The Assassination Attempt

So who ordered the shooting of the Pope? That question dominated my four years at the Vatican. I can tell you honestly that I don’t know. The Turkish gunman who is spending the rest of his life in an Italian prison for his actions, Mehmet Ali Agca, was caught in the act of attempting to assassinate John Paul II on May 13, 1981 in St. Peter’s Square.

The actual facts surrounding the attempted assassination of the Pope remain a mystery to this day. I, of course, never asked the Pope about this incident – but on more than one occasion I discussed the shooting with his personal Polish secretary, Msgr. Stanislaw Dziwisz. One conversation took place just a few days after the Pope paid Ali Agca a visit in the Roman prison.

You’ll recall, that the Pope and the Turk met for over an hour at the prison — with no one else present. The room had been de-bugged prior to the meeting – at the Vatican’s insistence. No statement was issued after that historic meeting. The Papal Secretary told me the Pope did not say one word to him about the meeting — but, as soon as he returned to his study at the Apostolic Palace, he wrote a detailed report in his own hand, sealed it with the Papal ring and put it in a safe. The Pope, according to Dziwisz, told him that the letter should not be opened for many years.

John Paul II also said: “If this information were to be made public now, the economies of several nations would be dramatically affected.” The Pope explained no further. We must remember the timing of this statement — 1985 — long before the fall of the Berlin Wall and the collapse of Communism throughout Eastern Europe.

As you are aware, our government conducted very serious and comprehensive investigation into the Papal assassination attempt, in which I played a part on several occasions. Someday it will make fascinating reading. I don’t believe that I should say any more about this delicate subject at this time.

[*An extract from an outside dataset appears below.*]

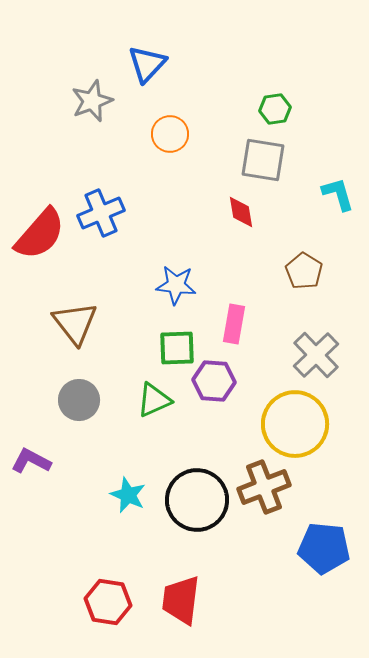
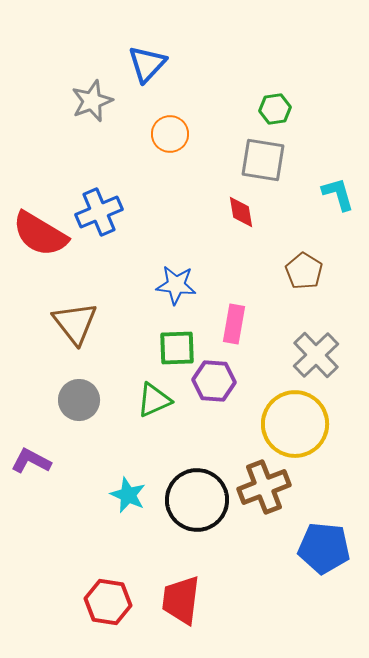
blue cross: moved 2 px left, 1 px up
red semicircle: rotated 80 degrees clockwise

“Neither President Reagan or Pope John Paul II followed the advice of their experts”

Ambassador Thomas P. Melady
The Holy See, 1989-93

MELADY:  This goes back to the meeting of, before I got there, the famous meeting, President Reagan and Pope John Paul II. At that meeting, and I remember the background, 1982, we had a Special Envoy. Reagan was getting ready to go to the meeting, and the essential advice was in the executive summary:  “Don’t be talking about overthrowing the communists in Eastern Europe. Look what happened when we talked about it before. The Hungarian revolution, the Prague revolt of ’68, the Soviets aren’t going to do it.”

It’s interesting. By the time I got there the Papal advisors were saying the same thing at this Polish Pope, “Don’t be talking about it.” Well, lo and behold, neither President Reagan or Pope John Paul II followed the advice of their experts.

The President brought up to the Pope that he had read that the Pope had said that one day “Eastern Europe will be free, and Eastern Europe will join with Western Europe.” And President Reagan said, “Your Holiness, when will that be?”

And the Pope said, “In our lifetime.”

The President sort of jumped out of his chair and said, “We’re both not exactly young people.”


So the President grabbed his hand and said, “Let’s work together.”

I remember Time Magazine about 1991 had a major cover story, The Holy Alliance, and a picture of the Pope and Reagan. The article, with the exception of the first five paragraphs, was really quite accurate. With a handshake, without a formal treaty, there was never anything written — I know that — the United States and the Holy See cooperated in one of the greatest events in modern history. The collapse of an empire without, relatively speaking, any major bloodshed.